Adam Haeems dari Tesseract Group mengingatkan mekanisme kedaluwarsa opsi pada dasarnya berfungsi untuk membersihkan posisi pasar, bukan menentukan arah pergerakan harga. Kendati demikian, pasar yang didominasi opsi call di tengah likuiditas yang menipis pada akhir kuartal dan musim panas ini, memperbesar peluang terjadinya pergerakan harga yang masif akibat penyesuaian lindung nilai (hedging) oleh para dealer.

“Ujian yang sebenarnya baru akan tiba pada pekan pertama Juli, setelah pembukuan kuartalan selesai dibersihkan dan tingkat leverage (daya ungkit) pasar menurun,” ujar Haeems.

Tren Makro yang Memburuk

Tekanan terhadap Bitcoin tidak hanya bersumber dari pasar derivatif. Di pasar spot, Bitcoin sempat jatuh ke bawah level psikologis US$ 60.000, dan sempat diperdagangkan di kisaran US$ 59.283 setelah terkoreksi 2,6% dalam 24 jam terakhir.

Nilai ini merefleksikan penurunan lebih dari 50% dari rekor tertinggi sepanjang masa dan berada jauh di bawah garis rata-rata bergerak 200 mingguan (200-week moving average), indikator teknikal yang kerap menjadi sinyal fase bear market yang berkepanjangan.

Berdasarkan data Barchart, rata-rata bergerak 200 harian (200-day moving average) Bitcoin saat ini bertengger di level US$ 84.443,95.

Kondisi ini diperparah oleh aksi lego massal di pasar modal. Dana ETF Bitcoin yang melantai di bursa Amerika Serikat (AS) mencatat arus modal keluar bersih (net outflows) mencapai sekitar US$ 2,92 miliar (setara Rp 52,4 triliun) sepanjang bulan ini saja.

Dalam perdagangan aset kripto, kontrak opsi (options) adalah instrumen derivatif yang memberikan hak, bukan kewajiban, kepada investor untuk membeli (call option) atau menjual (put option) Bitcoin pada harga tertentu (strike price) sebelum atau pada tanggal kedaluwarsa yang telah ditentukan.

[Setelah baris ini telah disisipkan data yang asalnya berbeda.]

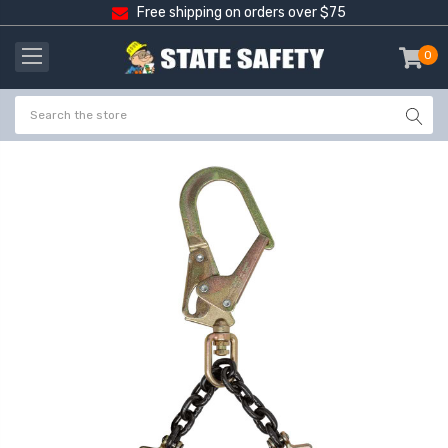
Free shipping on orders over $75
0
item
-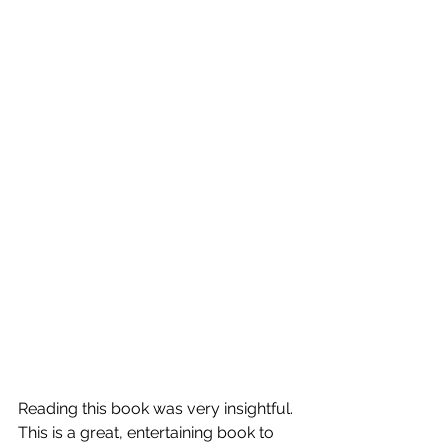
Reading this book was very insightful.  
This is a great, entertaining book to 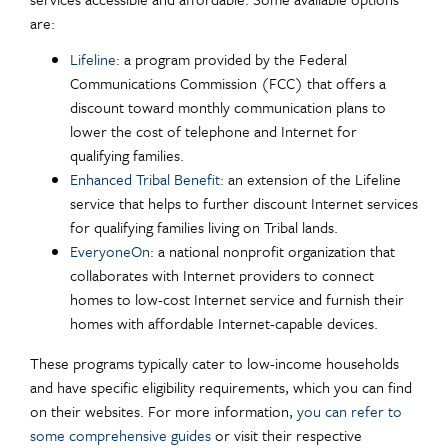
are:
Lifeline
: a program provided by the Federal
Communications Commission (FCC) that offers a
discount toward monthly communication plans to
lower the cost of telephone and Internet for
qualifying families.
Enhanced Tribal Benefit:
an extension of the Lifeline
service that helps to further discount Internet services
for qualifying families living on Tribal lands.
EveryoneOn
: a national nonprofit organization that
collaborates with Internet providers to connect
homes to low-cost Internet service and furnish their
homes with affordable Internet-capable devices.
These programs typically cater to low-income households
and have specific eligibility requirements, which you can find
on their websites. For more information,
you can refer to
some comprehensive guides
or visit their respective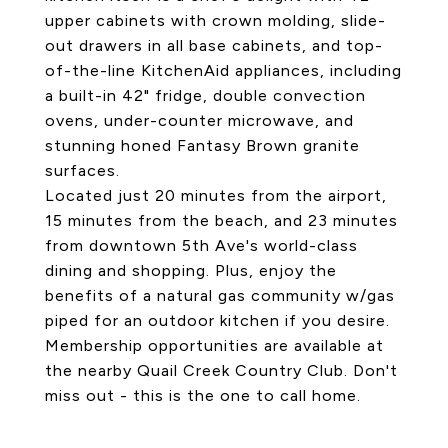
upper cabinets with crown molding, slide-
out drawers in all base cabinets, and top-
of-the-line KitchenAid appliances, including
a built-in 42" fridge, double convection
ovens, under-counter microwave, and
stunning honed Fantasy Brown granite
surfaces.
Located just 20 minutes from the airport,
15 minutes from the beach, and 23 minutes
from downtown 5th Ave's world-class
dining and shopping. Plus, enjoy the
benefits of a natural gas community w/gas
piped for an outdoor kitchen if you desire.
Membership opportunities are available at
the nearby Quail Creek Country Club. Don't
miss out - this is the one to call home.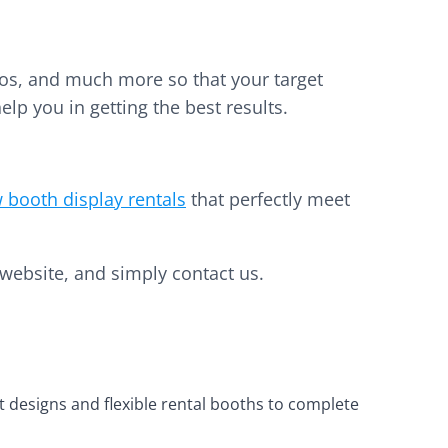
deos, and much more so that your target
elp you in getting the best results.
 booth display rentals
that perfectly meet
website, and simply contact us.
t designs and flexible rental booths to complete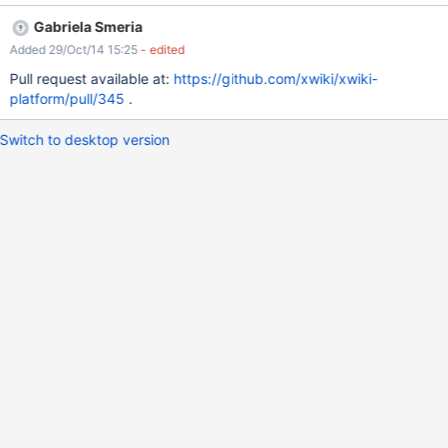
Gabriela Smeria
Added 29/Oct/14 15:25
- edited
Pull request available at:
https://github.com/xwiki/xwiki-
platform/pull/345
.
Switch to desktop version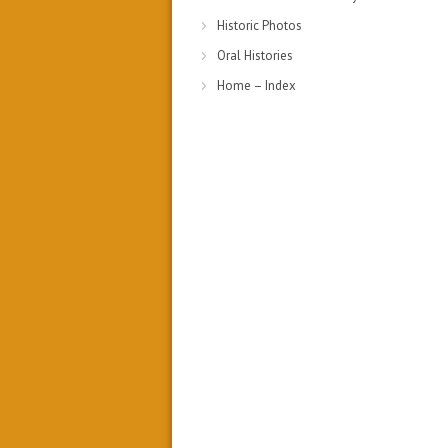
Historic Photos
Oral Histories
Home – Index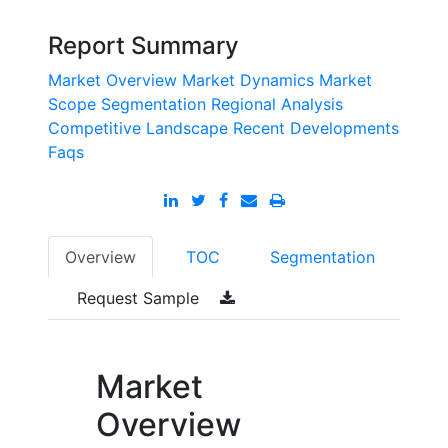
Report Summary
Market Overview
Market Dynamics
Market
Scope
Segmentation
Regional Analysis
Competitive Landscape
Recent Developments
Faqs
Overview
TOC
Segmentation
Request Sample
Market
Overview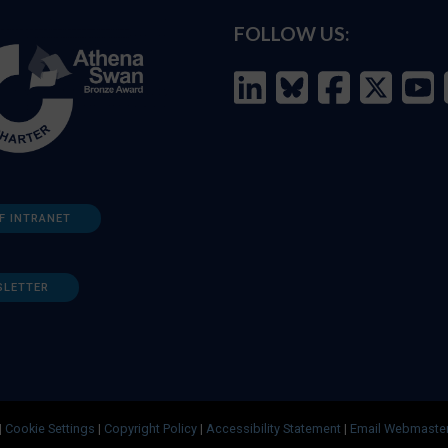
FOLLOW US:
F INTRANET
SLETTER
|
Cookie Settings
|
Copyright Policy
|
Accessibility Statement
|
Email Webmaste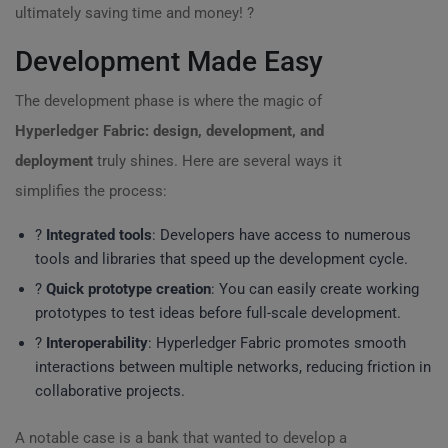
ultimately saving time and money! ?
Development Made Easy
The development phase is where the magic of
Hyperledger Fabric: design, development, and
deployment
truly shines. Here are several ways it
simplifies the process:
?️
Integrated tools
: Developers have access to numerous
tools and libraries that speed up the development cycle.
?
Quick prototype creation
: You can easily create working
prototypes to test ideas before full-scale development.
?
Interoperability
: Hyperledger Fabric promotes smooth
interactions between multiple networks, reducing friction in
collaborative projects.
A notable case is a bank that wanted to develop a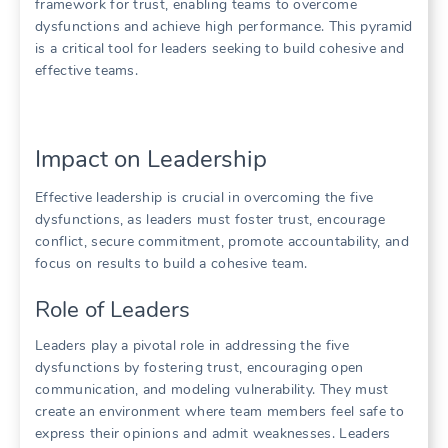
framework for trust‚ enabling teams to overcome
dysfunctions and achieve high performance. This pyramid
is a critical tool for leaders seeking to build cohesive and
effective teams.
Impact on Leadership
Effective leadership is crucial in overcoming the five
dysfunctions‚ as leaders must foster trust‚ encourage
conflict‚ secure commitment‚ promote accountability‚ and
focus on results to build a cohesive team.
Role of Leaders
Leaders play a pivotal role in addressing the five
dysfunctions by fostering trust‚ encouraging open
communication‚ and modeling vulnerability. They must
create an environment where team members feel safe to
express their opinions and admit weaknesses. Leaders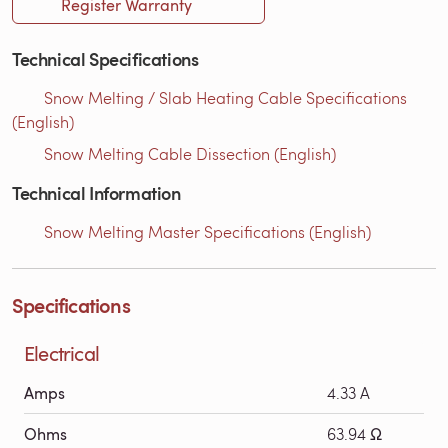
Register Warranty
Technical Specifications
Snow Melting / Slab Heating Cable Specifications
(English)
Snow Melting Cable Dissection (English)
Technical Information
Snow Melting Master Specifications (English)
Specifications
Electrical
Amps
4.33 A
Ohms
63.94 Ω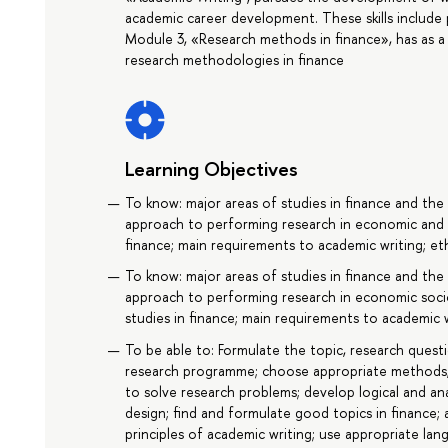
academic career development. These skills include p
Module 3, «Research methods in finance», has as a
research methodologies in finance
Learning Objectives
To know: major areas of studies in finance and the 
approach to performing research in economic and s
finance; main requirements to academic writing; eth
To know: major areas of studies in finance and the 
approach to performing research in economic soc
studies in finance; main requirements to academic w
To be able to: Formulate the topic, research quest
research programme; choose appropriate methods,
to solve research problems; develop logical and a
design; find and formulate good topics in finance; 
principles of academic writing; use appropriate lan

Adapun, pada Jumat terakhir di setiap akhir kuartal (seperti akhir Juni) secara historis dikenal sebagai salah satu momen kedaluwarsa terbesar dalam siklus pasar finansial.

Ketika kontrak bernilai raksasa seperti US$ 10 miliar ini mendekati tenggat waktu, volatilitas pasar biasanya melonjak tajam. Hal ini terjadi karena para market maker (institusi penyedia likuiditas) dipaksa melakukan penyesuaian portofolio secara masif guna melindungi posisi mereka, sebuah proses yang dikenal sebagai Delta-hedging.

Ditambah dengan sentimen negatif global seperti penundaan pemotongan suku bunga acuan oleh bank sentral dan aksi ambil untung dari investor institusi melalui instrumen ETF, momentum kedaluwarsa kali ini menjadi titik kritis yang menentukan apakah Bitcoin akan masuk ke fase konsolidasi atau terperosok ke zona tren penurunan yang lebih dalam.